XIII

Qu’on ne me refasse plus le tableau séduisant des voyages poétiques et sauveurs, avec leurs fonds marins, leurs monceaux de pays et leurs personnages étrangement vêtus devant des forêts, des montagnes, des cimes couvertes de neiges éternelles et des maisons de trente étages.

Je sais à quoi m’en tenir sur les départs dont on parlait en France entre 1920 et 1927, images déteintes de la vieille mort chrétienne au monde, renonciations au monde contre les promesses les plus solennelles du bon dieu, qui parlait d’un recréation, de nouvelles arènes où toute la vie serait complètement restituée. Profusion de visions, de surprises, d’incidents révélés. Abondance de divinité.

Et je suis retombé sur les gens qui m’avaient effrayé. C’est ce que veut dire l’expression retomber de Charybde en Scylla.

Récifs pour récifs, j’aime mieux la terre.

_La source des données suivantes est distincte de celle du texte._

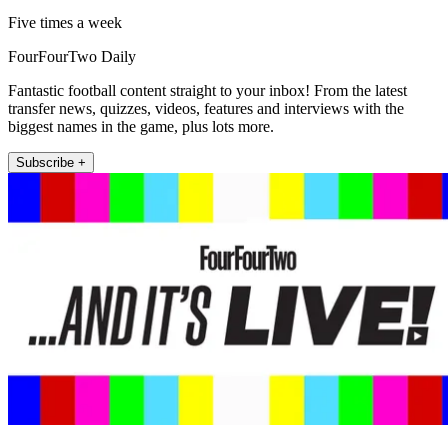
Five times a week
FourFourTwo Daily
Fantastic football content straight to your inbox! From the latest
transfer news, quizzes, videos, features and interviews with the
biggest names in the game, plus lots more.
Subscribe +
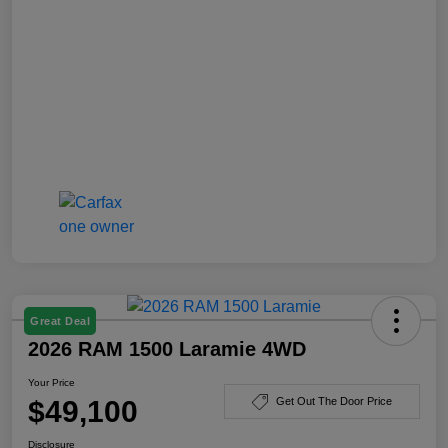
Great Deal
2026 RAM 1500 Laramie 4WD
Your Price
$49,100
Get Out The Door Price
Disclosure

On pourrait tirer de là une raison sans cesse renaissante d’avoir peur et de faire éternellement le juif errant.

Mais je suis un Français paysan : j’aime les champs, j’aime même un seul champ, je m’en contenterais pour le reste de mes jours pourvu qu’il y passe des voisins, Je ne veux pas connaître l’absence d’espoir des vagabonds : cela aussi j’ai su ce que c’était sur les côtes de la Mer Rouge, de l’Océan Indien, dans le delta du Nil et ailleurs. Il fallut de temps en temps me défendre des voyages en regardant Aden comme mon champ, bien que cet effort fût un défi au bon sens.

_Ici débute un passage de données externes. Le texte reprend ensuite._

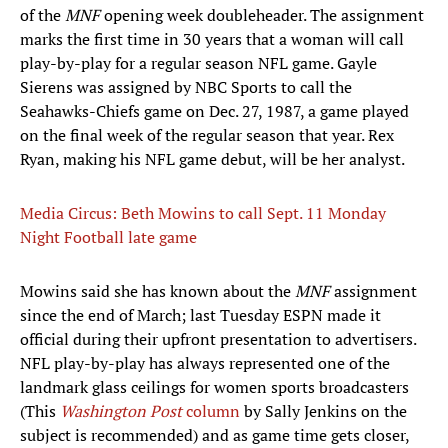
of the
MNF
opening week doubleheader. The assignment
marks the first time in 30 years that a woman will call
play-by-play for a regular season NFL game. Gayle
Sierens was assigned by NBC Sports to call the
Seahawks-Chiefs game on Dec. 27, 1987, a game played
on the final week of the regular season that year. Rex
Ryan, making his NFL game debut, will be her analyst.
Media Circus: Beth Mowins to call Sept. 11 Monday
Night Football late game
Mowins said she has known about the
MNF
assignment
since the end of March; last Tuesday ESPN made it
official during their upfront presentation to advertisers.
NFL play-by-play has always represented one of the
landmark glass ceilings for women sports broadcasters
(This
Washington Post
column
by Sally Jenkins on the
subject is recommended) and as game time gets closer,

Je rejette les navigations et les itinéraires. On a toujours l’impression qu’on est debout au sommet de quelque chose, qu’on a autour de soi de grandes pentes presque verticales au bas desquelles on roulera, au bas desquelles on se perdra. Tout vous est arraché, les escales arrivent, on descend sur des quais, on espère posséder une ville, des habitants. Pensez-vous. Le bateau repart, vous avez, une fois encore, perdu une place humaine, avec une belle occasion de rester tranquille. C’est le vrai voyage, où l’on referme, comme un coupable dans I’Hadès, ses bras étendus sur de la fumée de navires, des brouillards de lumière. Le voyage est une suite de disparitions irréparables.

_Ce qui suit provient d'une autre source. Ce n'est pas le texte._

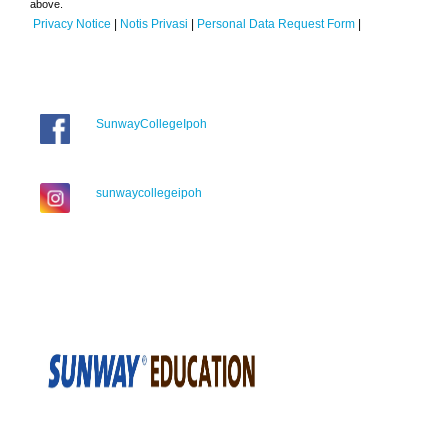
above.
Privacy Notice
|
Notis Privasi
|
Personal Data Request Form
|
SunwayCollegeIpoh
sunwaycollegeipoh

Renonçons à conquérir des archipels désirables, producteurs de pétrole et d’épices, où la poésie place de très hautes femmes debout dans des robes de couleur, des sœurs d’Ariane ramassent les fruits de mer et guettent les descendances de Thésée. En 1926, j’ai entendu des gens de commerce parler avec une émotion véritablement sincère de l’entrevue de Salomon et de la reine de Saba, du royaume de Balkis et de la Côte des Aromates. Ils croyaient que ces royaumes sont à leur porte, et se permettaient d’espérer qu’un archéologue sensible aux éléments fantastiques de sa science se mît à la recherche d’Ophir, « entre Aden et Dafar ».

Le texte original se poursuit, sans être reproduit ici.